Task instructions: Once the line containing "Bratislava - Palma de Mallorca" is located, give it again exactly, together with each line that follows it to the end of the entries, and add nothing else.

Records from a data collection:
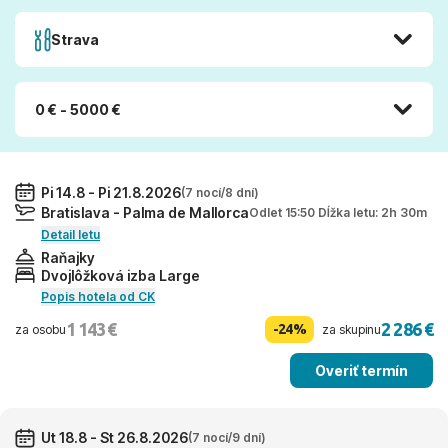
Strava
0 € - 5000 €
Pi 14.8 - Pi 21.8.2026
(7 nocí/8 dní)
Bratislava - Palma de Mallorca
Odlet 15:50 Dĺžka letu: 2h 30m
Detail letu
Raňajky
Dvojlôžková izba Large
Popis hotela od CK
1 143 €
2 286 €
-24%
za osobu
za skupinu
Overiť termín
Ut 18.8 - St 26.8.2026
(7 nocí/9 dní)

Exercise output:
Bratislava - Palma de Mallorca
Odlet 15:50 Dĺžka letu: 2h 30m
Detail letu
Raňajky
Dvojlôžková izba Large
Popis hotela od CK
1 143 €
2 286 €
-24%
za osobu
za skupinu
Overiť termín
Ut 18.8 - St 26.8.2026
(7 nocí/9 dní)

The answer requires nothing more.